In order to improve conditions for labourers globally, change industry standards and influence public policy there needs to be clearer evidence of what drives the disease and how to prevent it.

La Isla Network (LIN) is an NGO dedicated to eradicating Chronic Kidney Disease that is helping to answer this call. While it now works internationally to generate evidence-driven solutions to the epidemic, its roots and its name come from its work with the “Isla de Viudas”; the infamous “Island of Widows” in Chichigalpa, Nicaragua[11]- named because of the huge percentages of the male population killed by the disease.

A large part of LIN's work is in generating independent evidence about what causes the disease. For this reason it calls the disease “CDKu”, Chronic Kidney Disease of undetermined causes. Current hypotheses are that CDKu is caused by multiple factors. Heat stress and dehydration due to excessive workload cause repeated kidney injury – and environmental exposures to toxins, (naturally occurring or introduced like fertilizers or pesticides) may be drivers as well. [12]

La Isla Network also drives change in labour conditions, working with employers to make sure that employees, who are regularly exposed to temperatures above 32°C (89.6°F) and sometimes exceeding 42°C (107.6°F), should have access to water, rest and shade[13]. The Ingenio San Antonio is now one of the companies that have joined forces with LIN to implement their “WE” program for workers health.[14] The results from these programs, combined with independent research, help the network to influence industry standards and push for policy changes globally.
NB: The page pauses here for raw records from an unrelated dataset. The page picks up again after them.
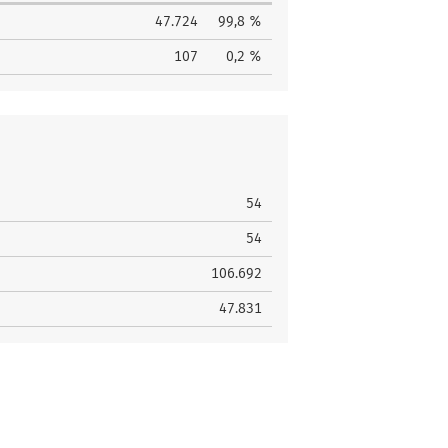
47.724
99,8 %
107
0,2 %
54
54
106.692
47.831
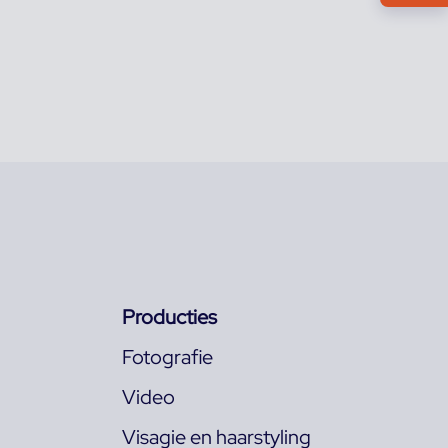
Producties
Fotografie
Video
Visagie en haarstyling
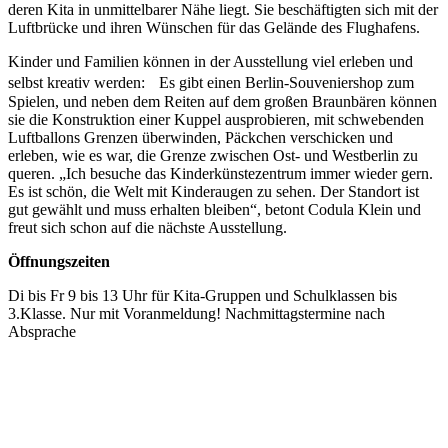
deren Kita in unmittelbarer Nähe liegt. Sie beschäftigten sich mit der
Luftbrücke und ihren Wünschen für das Gelände des Flughafens.
Kinder und Familien können in der Ausstellung viel erleben und
selbst kreativ werden: Es gibt einen Berlin-Souveniershop zum
Spielen, und neben dem Reiten auf dem großen Braunbären können
sie die Konstruktion einer Kuppel ausprobieren, mit schwebenden
Luftballons Grenzen überwinden, Päckchen verschicken und
erleben, wie es war, die Grenze zwischen Ost- und Westberlin zu
queren. „Ich besuche das Kinderkünstezentrum immer wieder gern.
Es ist schön, die Welt mit Kinderaugen zu sehen. Der Standort ist
gut gewählt und muss erhalten bleiben“, betont Codula Klein und
freut sich schon auf die nächste Ausstellung.
Öffnungszeiten
Di bis Fr 9 bis 13 Uhr für Kita-Gruppen und Schulklassen bis
3.Klasse. Nur mit Voranmeldung! Nachmittagstermine nach
Absprache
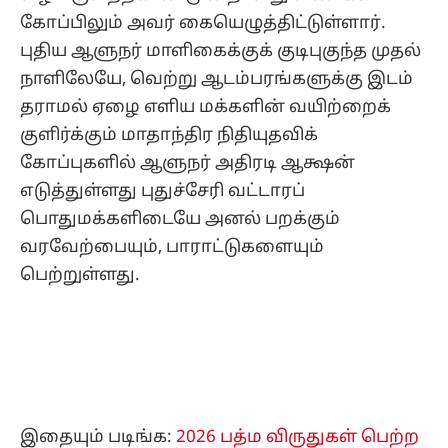
கோப்பிலும் அவர் கையெழுத்திட்டுள்ளார்.
புதிய ஆளுநர் மாளிகைக்குக் குடிபுகுந்த முதல்
நாளிலேயே, வெற்று ஆடம்பரங்களுக்கு இடம்
தராமல் ஏழை எளிய மக்களின் வயிற்றைக்
குளிர்க்கும் மாதாந்திர நிதியுதவிக்
கோப்புகளில் ஆளுநர் அதிரடி ஆக்ஷன்
எடுத்துள்ளது புதுச்சேரி வட்டாரப்
பொதுமக்களிடையே அனல் பறக்கும்
வரவேற்பையும், பாராட்டுகளையும்
பெற்றுள்ளது.
இதையும் படிங்க:
2026 பத்ம விருதுகள் பெற்ற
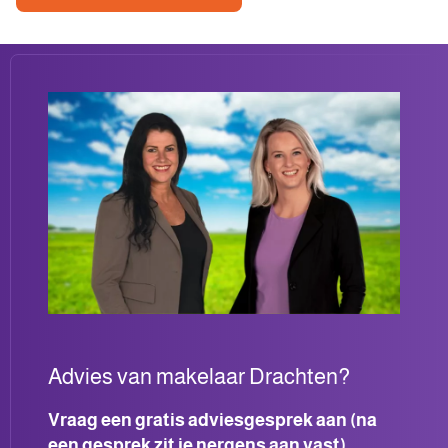
Advies van makelaar Drachten?
Vraag een gratis adviesgesprek aan (na
een gesprek zit je nergens aan vast)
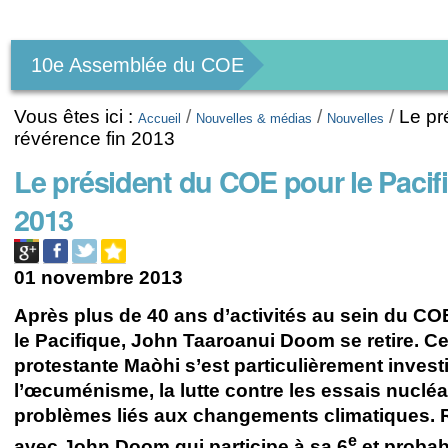
Outils
personnels
10e Assemblée du COE
Vous êtes ici :
/
/
/
Le pr
Accueil
Nouvelles & médias
Nouvelles
révérence fin 2013
Le président du COE pour le Pacifi
2013
01 novembre 2013
Après plus de 40 ans d’activités au sein du COE
le Pacifique, John Taaroanui Doom se retire. Ce 
protestante Maòhi s’est particulièrement invest
l’œcuménisme, la lutte contre les essais nucléa
problèmes liés aux changements climatiques. 
e
avec John Doom qui participe à sa 6
et probab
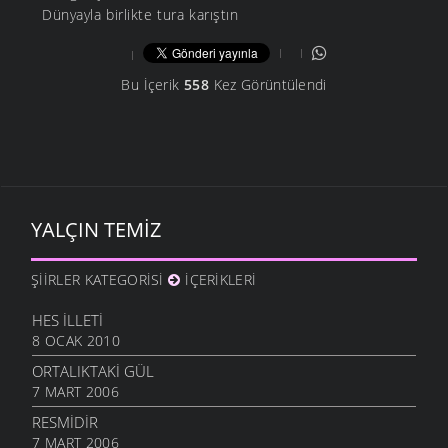
Dünyayla birlikte tura karıştın
Bu İçerik
558
Kez Görüntülendi
YALÇIN TEMIZ
ŞIIRLER KATEGORISI
İÇERIKLERI
HES İLLETI
8 OCAK 2010
ORTALIKTAKI GÜL
7 MART 2006
RESMIDIR
7 MART 2006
What does climate change mean for CKDu?

As the climate warms, the exposure of agricultural labourers to heat stress and dehydration becomes more intense. Additionally, more labourers will be exposed to higher temperatures. Given the inadequacy of current responses to the epidemic, as Carlos Martinez puts it: “Could agricultural workers in Central America simply be climate canaries, the first to be impacted by conditions that will spread?” [15]

The illness and its relation to exposure to heat and toxins are still not fully understood, it may take time for companies and governments to respond to this public health crisis. Meanwhile, as temperatures rise, labour conditions get tougher.

CKDu has already claimed more lives than Ebola[1]. We can only hope that awareness of this danger, and preventative responses in labour conditions and policy, spread faster than the disease.